Weegee the Famous never considered his work art. But with an eye that would focus on anything and a mind that meshed perfectly with the exploitative newspaper ploys of his era Weegee photographed New York as it has never been photographed since.
From 1935 to 1947 he roamed the metropolis - mostly by night - and documented tenement moviegoers, and Bowery bar antics - pictures that were then rushed into the waiting hands of the tabloid editors who would deposit his art on the door-steps of the city the next morning.
Weegee (born Arthur Fellig in Austria in 1899, he changed his name to Weegee the Famous in the early 1940s) was the classic stereotype of the press photographer: an inveterate cigar smoker wit a big camera, pushing his way to the front of police lines, grabbing his shot and then dashing off to make a deadline. This was a living certainly, a way of life perhaps, but to him, surely not an existence as an artist.
If he epitomized an aspect of photography, it was the absolute triumph of content over form: no fancy lenses, no artsy angles; he was a master of the simple, direct photographic assault.
Yet in retrospect, there was an underlying art to Weegee's vision, whether he saw it or not. Nine years after his death the International Center of Photography in New York has mounted a torrid, in conjunction with the publication of Louis Stettner's "Weegee" by Knopf.
There is a starkness throughout the images: a bleeding face framed within the window of a car pushed beyond the brink; the tires and partial chassis of two cars impinging on a body as a police flashlight blurts into the frame; a bruised criminal being held by police as his mug shot is taken, again with the police camera intruding partially into the frame; a live pig roped to a table at a hoity-toity party: a row of top-hatted dandies heading into the Metropolitan Opera.
There was never any ambivalence in Weegee's vision. He always aimed his 4-by-5 Speed Graphic camera dead-on, and fired GE press 40 flashbulbs that seared the flesh tones right out of faces and turned into ghostly appartitions of the beyond. His pictures are strictly black and white; little gray entered the frame, perhaps because he had little gray in his world view, and surely because he knew that grays don't reproduce well in newspapers, his forum.

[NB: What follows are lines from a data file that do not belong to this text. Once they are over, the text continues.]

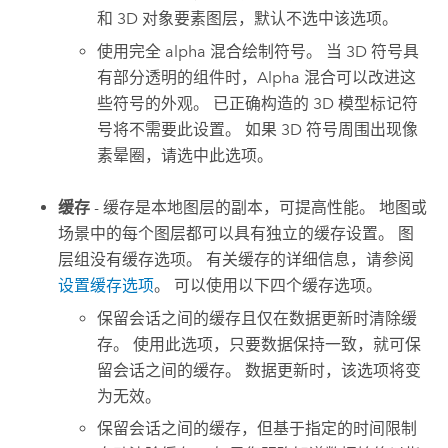
和 3D 对象要素图层，默认不选中该选项。
使用完全 alpha 混合绘制符号。 当 3D 符号具
有部分透明的组件时，Alpha 混合可以改进这
些符号的外观。 已正确构造的 3D 模型标记符
号将不需要此设置。 如果 3D 符号周围出现像
素晕圈，请选中此选项。
缓存
- 缓存是本地图层的副本，可提高性能。 地图或
场景中的每个图层都可以具有独立的缓存设置。 图
层组没有缓存选项。 有关缓存的详细信息，请参阅
设置缓存选项
。 可以使用以下四个缓存选项。
保留会话之间的缓存且仅在数据更新时清除缓
存。 使用此选项，只要数据保持一致，就可保
留会话之间的缓存。 数据更新时，该选项将变
为无效。
保留会话之间的缓存，但基于指定的时间限制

He was, above all, a man of unbounded curiosity, who knew that newspaper readers were just as curious as he was. Consequently he didn't turn his lens away from the most graphic examples of death, decadence, poverty and misery. He went after the pure emotional experience of every situation, and rarely let the camera put any distance between subject and viewer. If he was a voyeur (as in his photos of lovers on beaches and in moviehouses, surreptitiously shot with invisible infrared flash), he was even pure in this voyeurism: It was not the image that concerned him; it was the people in the frame. He did not inhabit the world of art; in fact, he never outgrew the slum world of his Lower East Side upbringing.

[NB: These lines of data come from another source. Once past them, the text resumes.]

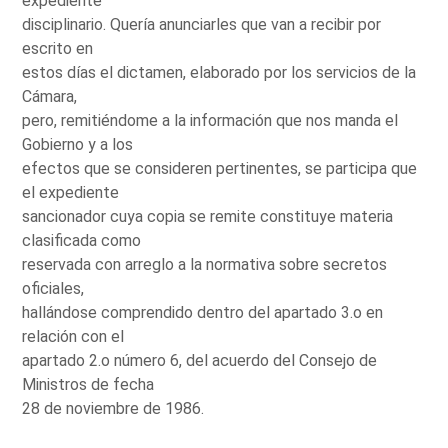
expediente
disciplinario. Quería anunciarles que van a recibir por
escrito en
estos días el dictamen, elaborado por los servicios de la
Cámara,
pero, remitiéndome a la información que nos manda el
Gobierno y a los
efectos que se consideren pertinentes, se participa que
el expediente
sancionador cuya copia se remite constituye materia
clasificada como
reservada con arreglo a la normativa sobre secretos
oficiales,
hallándose comprendido dentro del apartado 3.o en
relación con el
apartado 2.o número 6, del acuerdo del Consejo de
Ministros de fecha
28 de noviembre de 1986.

"When Weegee began his nocturnal wanderings, he had never heard of Steiglitz or the Museum of Modern Art." Bruce Downs wrote in an introduction to Weegee's in 1961 autobiography. "He functioned as a free agent uninhibited by any preconceived notions as to what (in the opinion of critics and photographers) constituted fine photography. Of any knowledge of art he was completely innocent."
It was this innocence that allowed Weegee to zero in so precisely on the essence of New York. Had he been obsessed with clever camera angles and natural lighting he never would have been able to plunge into his subjects so immediately. The police radio mounted in his 37 Chevy, enabled him to arrive at crime and accident scenes before most of the police. And he would fire away, never changing exposure gathering up every detail he could see through the finder of his camera.
While Weegee's photos sold millions of tabloids in his day, his style of photography has virtually disappeared for contemporary newspapers. Perhaps because of the growing awareness of photography as an art, front pages now are filled with spaciously composed and delicately printed images that would be more at home in a permanent museum collection than a disposable chronicle of the last 24 hours. There are telephoto close-ups and wide-angle panoramas - rarely anything that resembles the head on normal focal length shots of Weegee that closely approximate the field of view of the ordinary human eye. And today small 35mm cameras have completely replaced the larger 4-by-5 format that gave Weegee's photographs such remarkable detail.
But more has changed than equipment. Today few of us are inclined to confront the termenting vision of urban life he presented, a vision carried on in the bizzare subjects of Diane Arbus, a New York photographer whose style was being formed while Weegee's shots still appeared in P.M. and other papers. The result was that the daily work of this hack social documentarian focused the imagery of one of America's most celebrated photographic artists.